Codebase for Dasgupta et al. 2018, https://arxiv.org/abs/1802.04302

An updated version of this work is Dasgupta, Ishita, et al. "Analyzing machine-learned representations: A natural language case study." arXiv preprint arXiv:1909.05885 (2019). Linked here: https://arxiv.org/abs/1909.05885

Code to generate Compositional dataset based on comparisons, SNLI data analysis and scripts for augmented training is in the training-experiments branch.

Dataset used in the paper is here: https://github.com/ishita-dg/ScrambleTests/tree/training-experiment/testData/new

Code in main branch generates a smaller but more general dataset, sets up classifiers, downloads and tokenizes data.

Instructions

Getting data

In the Downloads folder, run: ./get_data.bash Requires 7za to unzip downloaded files, download and install from https://sourceforge.net/projects/p7zip/files/p7zip/ Path to sed tokenizer might need to be adjusted.

Run-through with toy

Run: python main.py, with toy = True. This should run through training the classifier and test code on toy data sets (provided).

Setting it False will run the true classifier and take a long time, and very high memory (~150+ GB) for InferSent embeddings.

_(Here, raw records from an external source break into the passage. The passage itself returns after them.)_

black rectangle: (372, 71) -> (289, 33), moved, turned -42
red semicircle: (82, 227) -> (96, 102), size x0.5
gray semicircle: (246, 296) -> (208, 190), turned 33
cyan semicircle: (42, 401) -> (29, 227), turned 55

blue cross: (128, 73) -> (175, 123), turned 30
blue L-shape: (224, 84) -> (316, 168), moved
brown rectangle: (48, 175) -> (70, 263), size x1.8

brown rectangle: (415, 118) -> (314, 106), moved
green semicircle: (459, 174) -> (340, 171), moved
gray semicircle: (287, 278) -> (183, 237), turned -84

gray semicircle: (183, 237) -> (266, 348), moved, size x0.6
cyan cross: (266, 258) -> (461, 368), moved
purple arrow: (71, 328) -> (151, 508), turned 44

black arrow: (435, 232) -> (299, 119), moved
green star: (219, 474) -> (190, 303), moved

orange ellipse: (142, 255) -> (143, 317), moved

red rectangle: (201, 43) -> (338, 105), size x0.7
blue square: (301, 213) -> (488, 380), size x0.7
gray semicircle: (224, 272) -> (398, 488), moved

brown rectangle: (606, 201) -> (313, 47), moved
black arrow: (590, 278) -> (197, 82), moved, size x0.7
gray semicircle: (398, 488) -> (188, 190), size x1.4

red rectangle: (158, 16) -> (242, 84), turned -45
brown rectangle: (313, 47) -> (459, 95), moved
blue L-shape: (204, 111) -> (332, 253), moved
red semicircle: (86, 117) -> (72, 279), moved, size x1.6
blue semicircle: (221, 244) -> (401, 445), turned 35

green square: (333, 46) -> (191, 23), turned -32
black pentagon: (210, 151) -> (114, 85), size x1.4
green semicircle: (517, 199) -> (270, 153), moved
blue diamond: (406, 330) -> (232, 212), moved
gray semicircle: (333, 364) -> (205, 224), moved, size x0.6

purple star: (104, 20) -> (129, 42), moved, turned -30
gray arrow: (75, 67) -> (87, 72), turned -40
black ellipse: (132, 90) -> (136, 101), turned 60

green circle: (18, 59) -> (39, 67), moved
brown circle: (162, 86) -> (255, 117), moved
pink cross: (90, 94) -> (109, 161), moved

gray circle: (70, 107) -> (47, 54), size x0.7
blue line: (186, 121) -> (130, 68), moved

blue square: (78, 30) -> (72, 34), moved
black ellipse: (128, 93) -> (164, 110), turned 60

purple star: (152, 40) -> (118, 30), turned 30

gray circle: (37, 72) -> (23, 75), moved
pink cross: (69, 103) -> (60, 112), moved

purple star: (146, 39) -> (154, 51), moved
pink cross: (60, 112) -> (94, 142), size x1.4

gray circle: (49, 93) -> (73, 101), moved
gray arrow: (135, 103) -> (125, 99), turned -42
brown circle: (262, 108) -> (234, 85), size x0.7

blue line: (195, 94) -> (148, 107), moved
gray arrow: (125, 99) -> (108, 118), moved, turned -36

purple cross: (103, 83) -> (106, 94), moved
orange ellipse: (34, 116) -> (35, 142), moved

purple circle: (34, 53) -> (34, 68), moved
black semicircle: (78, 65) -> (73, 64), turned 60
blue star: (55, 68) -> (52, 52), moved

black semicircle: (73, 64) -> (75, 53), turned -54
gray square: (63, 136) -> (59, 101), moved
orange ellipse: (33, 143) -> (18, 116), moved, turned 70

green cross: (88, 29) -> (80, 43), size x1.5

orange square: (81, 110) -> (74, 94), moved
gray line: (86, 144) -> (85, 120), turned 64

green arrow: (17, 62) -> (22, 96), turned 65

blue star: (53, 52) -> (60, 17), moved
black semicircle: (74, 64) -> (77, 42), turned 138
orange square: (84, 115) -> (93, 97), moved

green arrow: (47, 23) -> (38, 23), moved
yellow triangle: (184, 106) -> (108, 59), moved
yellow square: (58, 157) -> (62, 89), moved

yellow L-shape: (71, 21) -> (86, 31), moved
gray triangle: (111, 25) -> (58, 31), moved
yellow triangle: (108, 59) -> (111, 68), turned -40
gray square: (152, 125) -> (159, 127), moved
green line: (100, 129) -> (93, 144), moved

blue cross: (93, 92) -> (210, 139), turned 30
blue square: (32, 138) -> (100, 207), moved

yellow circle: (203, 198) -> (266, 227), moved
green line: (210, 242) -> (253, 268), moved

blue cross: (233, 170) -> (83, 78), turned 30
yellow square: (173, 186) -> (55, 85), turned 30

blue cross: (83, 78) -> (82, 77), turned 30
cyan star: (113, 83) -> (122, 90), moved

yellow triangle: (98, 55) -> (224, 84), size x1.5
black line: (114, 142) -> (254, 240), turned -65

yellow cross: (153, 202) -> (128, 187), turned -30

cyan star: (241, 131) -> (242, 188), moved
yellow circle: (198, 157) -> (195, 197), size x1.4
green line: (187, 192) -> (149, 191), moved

GPU for classifier training

Set useCudaReg = True in main.py

Analysing tests

The logistic regression models (in ./models/) as well as their outputs on the true scramble-test results (in ./regout/) are provided. So you can run the analysis script directly.

In AnalyseTests.ipynb, setting Scram = True runs tests for Scramble test data, Scram = False runs it for te SNLI test and/or dev sets. Produces the plots (inline as well as in ./figures/), and displays high-margin BOW misclassifications (inline).